Pew Center on Global Climate Change Convenes State-Federal Conference
The Pew Center on Global Climate Change, in conjunction with the Pew Center on the States, convened its annual conference February 25-26 that focused on innovative approaches to climate change. This year's conference addressed critical issues between states and the federal government in developing policies to reduce greenhouse gas emissions.
The conference featured speeches by Minnesota Gov. Tim Pawlenty, New Mexico Gov. Bill Richardson, and Sen. John Kerry of Massachusetts. Pawlenty and Richardson, considered possible Republican and Democratic vice presidential contenders respectively, highlighted their states' clean energy efforts and the different roles state and federal governments can play to advance emission reduction policies. In his remarks, Kerry cited the immediate need for federal leadership on climate change and encouraged grassroots efforts at state and local levels to pressure federal officials to act.
The two-day conference included several panel discussions about key climate change topics confronting state and federal leaders. Significant discussion focused on the design of a cap-and-trade program, which is slated for implementation in three regional programs involving 23 states and is the centerpiece of pending legislation in Congress. The regional efforts – the Regional Greenhouse Gas Initiative in the Northeast; the Western Climate Initiative; and the Midwestern Regional Greenhouse Gas Reduction Accord – are viewed largely as laboratories for a future national climate plan.
“We need to strike a balance between what states and the federal government do best, and reflect this in a strong national climate policy,” said Eileen Claussen, President of the Pew Center on Global Climate Change. “States are demonstrating their unique ability to serve as proving grounds for sensible climate action. But the federal government must show leadership if we are to achieve the most cost-effective and comprehensive path to reduce emissions.”
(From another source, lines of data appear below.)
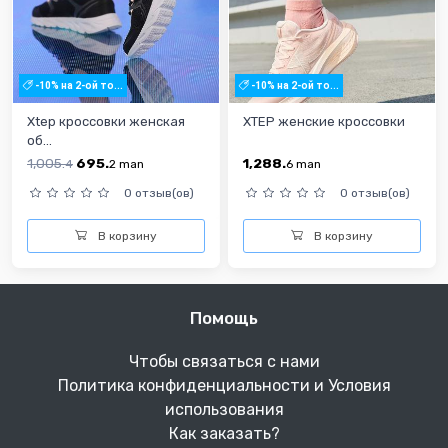
-10% на 2-ой то...
-10% на 2-ой то...
Xtep кроссовки женская
XTEP женские кроссовки
об...
1,005.
695.
1,288.
4
2
man
6
man
0 отзыв(ов)
0 отзыв(ов)
В корзину
В корзину
Помощь
Чтобы связаться с нами
Политика конфиденциальности и Условия
использования
Как заказать?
Additional topics addressed at the conference included low-carbon transportation solutions, electricity options, and smart growth. Adaptation, an increasingly important concern for state and federal policymakers, also received close attention. Nearly 200 participants attended, including state environment and energy officials, top advisers to regional climate initiatives, Congressional staff, business leaders, and experts from nonprofit organizations, among others.
As part of its Climate Change 101 series, the Pew Center released two new briefs: Cap and Trade 101 and Adaptation 101 at the event. A new paper addressing state options for a low-carbon coal policy, part of the Pew Center's Coal Initiative Series, was also announced. A forthcoming paper by World Resources Institute Senior Fellow Franz Litz, Toward a Constructive Dialogue on Federal and State Roles in U.S. Climate Change Policy, was released for public review.
Conference presentations are now available online at www.pewclimate.org/statefed08.